In 1996 a group of "
stealth artists" calling themselves "the
NEA Army" concocted a piece of conceptual art designed to revivify
NEA funding, or to at least inject some levity into the neverending NEA funding debate.
During a discussion between Seattle friends Dylan Clark, Tim Osumi, David Feit and Jason Hodin, the notion arose of submitting an art proposal to the NEA requesting the full annual NEA allotment OF $99.5 million for a single artwork involving the use of a B-2 Stealth Bomber. Then they did the math.
A single B-2 costs from $2.2 to $3 billion, approximately twenty times the total annual NEA funding. So, they compromised their vision, in the process coming up with a considerably more poignant mandate.

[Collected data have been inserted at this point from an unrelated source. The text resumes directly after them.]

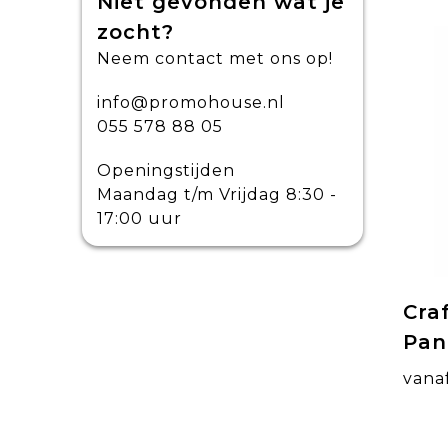
Niet gevonden wat je
zocht?
Neem contact met ons op!
info@promohouse.nl
055 578 88 05
Openingstijden
Maandag t/m Vrijdag 8:30 -
17:00 uur
Cra
Pan
vana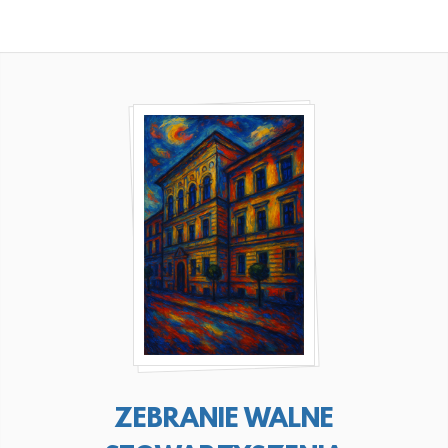
CZYTAJ
WIĘCEJ
ZEBRANIE WALNE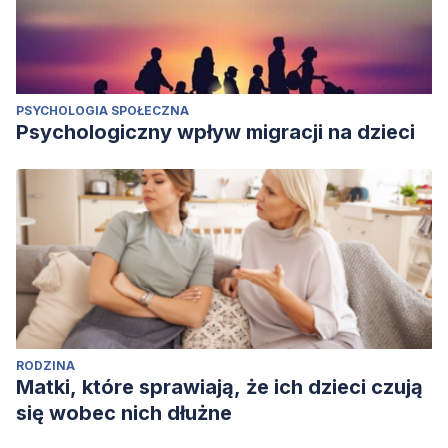
PSYCHOLOGIA SPOŁECZNA
Psychologiczny wpływ migracji na dzieci
RODZINA
Matki, które sprawiają, że ich dzieci czują
się wobec nich dłużne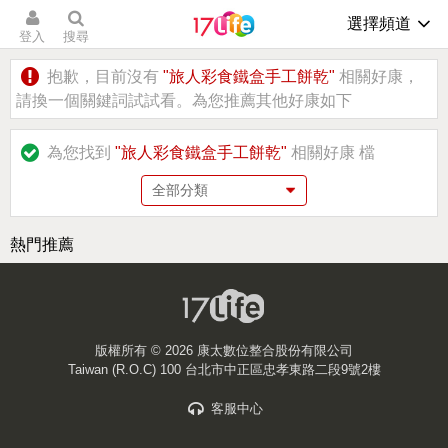
選擇頻道
登入
搜尋
抱歉，目前沒有
"旅人彩食鐵盒手工餅乾"
相關好康，
請換一個關鍵詞試試看。為您推薦其他好康如下
為您找到
"旅人彩食鐵盒手工餅乾"
相關好康
檔
熱門推薦
版權所有 ©
2026 康太數位整合股份有限公司
Taiwan (R.O.C) 100 台北市中正區忠孝東路二段9號2樓
客服中心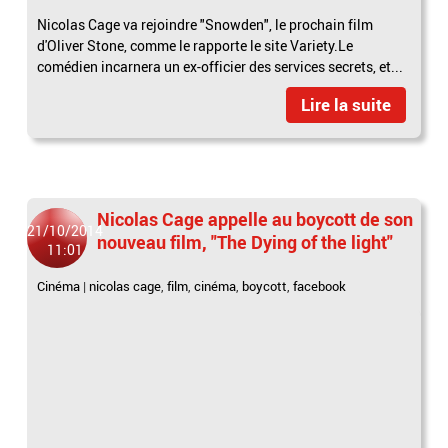
Nicolas Cage va rejoindre "Snowden", le prochain film
d'Oliver Stone, comme le rapporte le site Variety.Le
comédien incarnera un ex-officier des services secrets, et...
Lire la suite
Nicolas Cage appelle au boycott de son
21/10/2014
nouveau film, "The Dying of the light"
11:01
Cinéma
|
nicolas cage
,
film
,
cinéma
,
boycott
,
facebook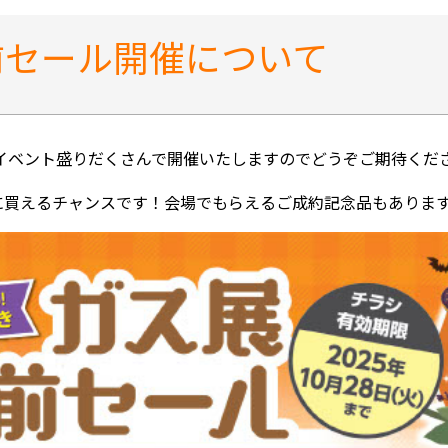
事前セール開催について
はイベント盛りだくさんで開催いたしますのでどうぞご期待くだ
に買えるチャンスです！会場でもらえるご成約記念品もありま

David Feit, the artistic director of the NEA Army described how "the beauty of this monument is it derives its power from being a physical manifestation of the NEA budget. A reduced budget would only mean a more concise piece and a more pointed message."
If the new proposal passed (which, thus far, it has failed to), with the entire NEA annual allotment they would purchase the Maximum Obtainable Fraction of a B-2 Stealth bomber: approximately one-twentieth of the entire bomber - maybe some wingtip and a piece of landing gear. Failing the purchase of actual plane parts with the money, they would construct a scale replica of the parts they could afford in papier maché and solid gold.
To the finished product would be affixed a simple plaque reading "priorities."
Feit thinks that this compromise down from the full plane would regardless work out just fine, explaining that "Just like anyone in their right mind buying a car wants to kick the tire to see if it's worth buying, the public could collectively kick the B-2 bomber's landing gear." In any event, given that the piece is intended to be hauled across the country by hand, "having something round and rollable would be a real asset."
However much of the aircraft the totality of the annual NEA money could buy would be carried by hand across the U.S.A. to its final destination on the National Mall in Washington, D.C.
Supposing the furore caused by the realization of this piece puts the final nail in the NEA's coffin?
"If that happened," Feit says, "we'd have the world's most stealthy monument for sure."